Gran Turismo 7 VR hands-on: it might make you a PSVR 2 believer

A green wireframe replaces your car if you put your head outside the bounds.

Today, Sony is officially launching its PlayStation VR2 headset. It costs $550, and you can read our PSVR 2 review right here. But there are a few key experiences that Sony didn’t distribute to reviewers ahead of time — like a day-one patch for Gran Turismo 7 that makes almost the entire racing game playable in virtual reality.

I’m beginning to think that was a mistake, because GT7 is easily one of the best things I’ve tried in this headset, and I’m saying that having never played GT7 before. I’m certain a number of gearheads will buy a PlayStation VR2 for this game alone — and quite possibly a PS5, a steering wheel, and a set of pedals to go with it.

The game starts exactly the way it does on a flat screen TV. You adjust your screen settings and steering preferences, then get thrust into a mandatory minigame where you try to outrace the music by flinging a classic Porsche around a track.

Only you’re not looking at the car. Suddenly, you’re in the car, staring through the windshield of its detailed cockpit from the moment the race begins. Any time you drive a car in this game, you’re transported into the cockpit — a cockpit that’s doing some work.

The speedometer and tachometer function. You have depth perception — enough to preemptively brake instead of sliding off the track like I’ve done so many times before in racing games. I could genuinely use my rear view mirrors to spot rivals and block them from passing me. Sure, avid racing game fans can do that with traditional controls, but I’ve never felt comfortable doing it before.

And like other PSVR 2 games, GT7 takes advantage of eye-tracking foveated rendering to seamlessly increase the resolution in the spot you’re looking while decreasing it everywhere else.
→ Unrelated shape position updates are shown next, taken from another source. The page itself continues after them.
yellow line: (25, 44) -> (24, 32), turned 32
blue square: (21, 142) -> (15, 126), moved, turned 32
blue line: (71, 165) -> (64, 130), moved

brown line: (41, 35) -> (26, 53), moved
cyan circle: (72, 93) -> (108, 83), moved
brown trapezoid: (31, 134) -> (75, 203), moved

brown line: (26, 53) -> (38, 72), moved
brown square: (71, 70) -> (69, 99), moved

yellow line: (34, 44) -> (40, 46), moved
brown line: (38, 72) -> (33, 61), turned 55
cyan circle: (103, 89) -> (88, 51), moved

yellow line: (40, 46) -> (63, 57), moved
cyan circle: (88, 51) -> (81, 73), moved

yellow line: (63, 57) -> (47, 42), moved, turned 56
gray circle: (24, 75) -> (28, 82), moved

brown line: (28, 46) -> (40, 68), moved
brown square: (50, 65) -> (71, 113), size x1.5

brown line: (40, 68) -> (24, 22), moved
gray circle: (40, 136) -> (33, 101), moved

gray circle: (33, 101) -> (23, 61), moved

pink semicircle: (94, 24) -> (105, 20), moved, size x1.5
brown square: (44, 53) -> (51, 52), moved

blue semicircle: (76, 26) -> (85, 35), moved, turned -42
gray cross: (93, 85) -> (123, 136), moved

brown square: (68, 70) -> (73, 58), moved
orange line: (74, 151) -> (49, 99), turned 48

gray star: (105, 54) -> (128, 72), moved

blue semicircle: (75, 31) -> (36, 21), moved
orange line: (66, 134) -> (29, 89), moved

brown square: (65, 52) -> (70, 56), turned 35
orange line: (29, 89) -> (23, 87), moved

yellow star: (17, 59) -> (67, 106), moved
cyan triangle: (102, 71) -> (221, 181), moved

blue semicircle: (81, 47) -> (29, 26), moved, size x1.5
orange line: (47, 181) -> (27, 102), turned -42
If you look closely, you can see it in action in the video above.

You can turn your head to gauge the distance between your vehicle and the cars you’re trying to pass, or wave goodbye to those you’ve already left in the dust. You can look down and watch your avatar’s arm row the gearbox if you pick a manual transmission, even if the game doesn’t let you reach out and grab that stick yourself. There’s enough readily accessible visual feedback that you could probably get away with turning off most of the UI for a pure driving experience. I did, and I’d like to remove even more:

(Note: I’m not sure there’s a good way to monitor tire wear in longer races without that UI, as I haven’t gotten that far in the campaign, but perhaps haptic feedback helps.)

There’s also VR “showroom” where you can view every vehicle you own (and any vehicle you can purchase) from any angle without racing at all. I was pleasantly impressed with the Honda Fit, a vehicle I’ve owned in real life, though it certainly could have been even more detailed.

Please know that the VR illusion definitely has flaws. The track and surrounding environs don’t look particularly well textured in VR. Rival cars often look like they’re blinking in and out of existence. The heavy rain splattering my windshield doesn’t seem to be coming from the sky — and left the inside of my Mazda Miata convertible completely dry. Speaking of convertibles: when I tried to stick my head out the open top, my entire car turned into an opaque black outline with an ugly wireframe inside.

A green wireframe replaces your car if you put your head outside the bounds.
Screenshot by Sean Hollister / The Verge

(I also felt a slight lack of immersion when my FD’s pop-up headlights automatically popped themselves when I entered a tunnel. The 1995 Mazda RX-7 didn’t do that by itself… right?)

Oh, and I really can’t believe someone at Sony greenlit the current “VR Replay” you can watch after each race: it literally just teleports your disembodied viewer a few hundred feet along the racetrack, just far enough so you can watch your car shoot past, over and over and over again, with no replay controls whatsoever.

Gran Turismo series creator Kazunori Yamauchi claimed to GTPlanet that the game was designed for VR from day one. I have a hard time believing that given some of the design choices here, but one of those decisions has my utmost respect: the decision to automatically assume that if a player plugs in the VR headset, they want to be transported into a vehicle’s cockpit as if they were there. Even if I can see plenty of flaws, this is the only way I’d want to play this game from now on.